Yann LeCun: En début d’année, Facebook a investi dix millions d’euros dans son laboratoire dédié à l’intelligence artificielle à Paris. C’est donc une priorité?

Oui, l’intelligence artificielle est centrale pour Facebook. Les utilisateurs téléchargent 2 milliards de photos par jour sur le réseau social; chacune d’entre elles est analysée par cinq systèmes différents, de la reconnaissance faciale aux légendes automatiques en passant par les filtres anti-violence. A l’avenir, nous voulons développer des assistants virtuels.

Quel est l’impact de cette nouvelle technologie sur notre quotidien?

En investissant tous les domaines de notre vie, l’intelligence artificielle a le potentiel de transformer la société en profondeur. Elle est déjà utilisée dans de nombreuses situations: simple recherche Google, traduction automatique, choix personnalisé des publicités ou encore reconnaissance vocale.

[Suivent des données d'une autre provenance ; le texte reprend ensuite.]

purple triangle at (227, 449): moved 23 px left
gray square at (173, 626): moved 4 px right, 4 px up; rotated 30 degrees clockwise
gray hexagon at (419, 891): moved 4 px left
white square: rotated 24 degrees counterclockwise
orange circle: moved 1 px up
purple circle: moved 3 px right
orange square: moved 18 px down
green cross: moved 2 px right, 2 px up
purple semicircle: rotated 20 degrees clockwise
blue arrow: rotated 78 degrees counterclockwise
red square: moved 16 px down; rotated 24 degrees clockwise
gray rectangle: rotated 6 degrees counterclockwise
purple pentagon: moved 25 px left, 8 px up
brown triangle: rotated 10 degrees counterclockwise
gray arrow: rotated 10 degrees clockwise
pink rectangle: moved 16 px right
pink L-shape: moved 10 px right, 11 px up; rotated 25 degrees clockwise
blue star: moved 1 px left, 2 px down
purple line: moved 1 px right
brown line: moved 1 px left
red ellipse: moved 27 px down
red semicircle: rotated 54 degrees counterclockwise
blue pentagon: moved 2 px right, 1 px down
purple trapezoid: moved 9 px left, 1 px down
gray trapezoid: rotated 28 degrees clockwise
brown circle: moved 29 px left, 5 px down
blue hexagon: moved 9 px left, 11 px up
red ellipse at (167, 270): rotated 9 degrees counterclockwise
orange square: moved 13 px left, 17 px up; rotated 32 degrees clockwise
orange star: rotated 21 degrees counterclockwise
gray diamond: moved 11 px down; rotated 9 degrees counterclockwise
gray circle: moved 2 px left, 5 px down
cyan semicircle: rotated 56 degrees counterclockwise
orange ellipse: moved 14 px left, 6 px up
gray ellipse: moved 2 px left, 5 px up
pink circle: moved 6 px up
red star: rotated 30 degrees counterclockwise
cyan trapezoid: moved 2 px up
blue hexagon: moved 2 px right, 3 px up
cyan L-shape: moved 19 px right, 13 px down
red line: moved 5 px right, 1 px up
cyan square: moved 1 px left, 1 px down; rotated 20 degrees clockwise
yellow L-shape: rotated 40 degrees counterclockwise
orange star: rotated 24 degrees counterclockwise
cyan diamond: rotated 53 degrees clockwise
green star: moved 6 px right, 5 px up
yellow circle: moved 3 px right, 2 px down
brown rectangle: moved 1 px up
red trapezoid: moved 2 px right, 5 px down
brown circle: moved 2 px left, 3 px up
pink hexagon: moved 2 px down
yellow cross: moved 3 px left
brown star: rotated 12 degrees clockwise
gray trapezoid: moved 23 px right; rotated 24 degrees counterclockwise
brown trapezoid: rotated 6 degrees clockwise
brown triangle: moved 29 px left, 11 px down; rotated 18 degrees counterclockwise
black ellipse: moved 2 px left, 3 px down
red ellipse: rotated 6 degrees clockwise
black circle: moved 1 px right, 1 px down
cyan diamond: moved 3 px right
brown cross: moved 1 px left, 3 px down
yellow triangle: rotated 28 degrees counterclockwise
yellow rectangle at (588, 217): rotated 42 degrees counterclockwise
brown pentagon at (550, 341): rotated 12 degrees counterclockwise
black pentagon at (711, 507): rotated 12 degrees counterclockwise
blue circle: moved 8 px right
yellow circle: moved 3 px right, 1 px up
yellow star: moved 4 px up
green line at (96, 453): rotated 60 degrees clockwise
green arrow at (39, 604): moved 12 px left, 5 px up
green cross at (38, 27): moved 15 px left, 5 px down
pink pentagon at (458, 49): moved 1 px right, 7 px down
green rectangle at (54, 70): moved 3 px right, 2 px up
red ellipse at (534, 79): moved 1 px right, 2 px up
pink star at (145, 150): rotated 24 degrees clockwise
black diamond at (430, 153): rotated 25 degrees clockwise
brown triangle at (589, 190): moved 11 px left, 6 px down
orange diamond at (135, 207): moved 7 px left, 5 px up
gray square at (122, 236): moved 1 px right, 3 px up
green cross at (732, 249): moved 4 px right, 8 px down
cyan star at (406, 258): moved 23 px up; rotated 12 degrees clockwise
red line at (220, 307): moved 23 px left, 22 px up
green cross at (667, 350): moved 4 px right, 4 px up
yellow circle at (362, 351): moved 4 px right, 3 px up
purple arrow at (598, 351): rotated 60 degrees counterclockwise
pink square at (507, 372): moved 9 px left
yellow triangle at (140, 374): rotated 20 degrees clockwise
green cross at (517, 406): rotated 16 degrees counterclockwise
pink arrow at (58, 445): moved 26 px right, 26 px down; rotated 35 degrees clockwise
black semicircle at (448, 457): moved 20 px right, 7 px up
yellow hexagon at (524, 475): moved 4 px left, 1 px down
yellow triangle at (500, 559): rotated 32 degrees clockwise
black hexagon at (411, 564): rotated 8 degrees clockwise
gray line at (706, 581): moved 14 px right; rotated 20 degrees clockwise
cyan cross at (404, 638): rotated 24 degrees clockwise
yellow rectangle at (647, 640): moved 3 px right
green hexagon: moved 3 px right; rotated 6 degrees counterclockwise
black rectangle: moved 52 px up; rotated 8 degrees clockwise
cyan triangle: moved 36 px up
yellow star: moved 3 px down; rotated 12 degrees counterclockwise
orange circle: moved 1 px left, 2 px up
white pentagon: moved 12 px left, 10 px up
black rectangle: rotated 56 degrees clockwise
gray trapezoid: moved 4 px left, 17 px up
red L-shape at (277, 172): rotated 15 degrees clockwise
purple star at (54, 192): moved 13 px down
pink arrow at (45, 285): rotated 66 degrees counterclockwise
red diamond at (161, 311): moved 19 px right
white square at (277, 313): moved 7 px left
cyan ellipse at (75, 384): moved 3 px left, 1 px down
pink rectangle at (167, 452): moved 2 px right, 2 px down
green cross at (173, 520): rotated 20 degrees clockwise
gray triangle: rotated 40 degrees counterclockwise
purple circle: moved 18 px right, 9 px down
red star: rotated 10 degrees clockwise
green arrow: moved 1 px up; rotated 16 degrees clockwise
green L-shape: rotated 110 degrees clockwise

Quels sont les défis du futur?

D’immenses progrès sont attendus dans des domaines qui disposent aujourd’hui d’une faible base de données. Dans l’imagerie médicale, par exemple, l’intelligence artificielle pourrait faciliter les diagnostics. Les voitures autonomes seront également plus performantes à l’avenir pour reconnaître et éviter les obstacles.

L’intelligence artificielle a-t-elle le potentiel de concurrencer voire de dépasser l’être humain?

Dans des tâches très précises oui, par exemple apprendre à reconnaître toutes les espèces d’oiseaux ou de plantes à partir de photos. En revanche, une machine est incapable de répondre à une question, même très simple, si elle ne l’a jamais apprise. C’est là qu’apparaissent les limites de la recherche: dans des situations ouvertes, où il faut prendre spontanément une décision, les machines manquent de bon sens, elles n’ont pas l’intelligence générale, la pensée globale de l’humain. Voilà pourquoi, aujourd’hui, un robot reste moins intelligent qu’un rat.

Comment parvenir à reproduire la nature humaine?

L’unique manière est d’entraîner les machines comme des humains, à travers un apprentissage dit non supervisé. Un nouveau-né apprend par observation, il se construit des schémas pour comprendre le monde et prédire les conséquences de ses actes. Savoir qu’un biberon ne peut pas flotter ou être à deux endroits simultanément est une évidence pour lui, mais pas pour les robots.

Comment éviter que l’intelligence artificielle soit utilisée à mauvais escient?

Je ne crois pas à un scénario catastrophe à la Terminator. Comme toute technologie, l’intelligence artificielle peut être utilisée à des fins positives ou négatives. Le risque de dérives n’est toutefois pas exclu. A moyen terme, la question du cadre légal et de la responsabilité civile va inévitablement se poser. Les machines susceptibles de causer des dégâts sont déjà obligées d’obtenir une certification.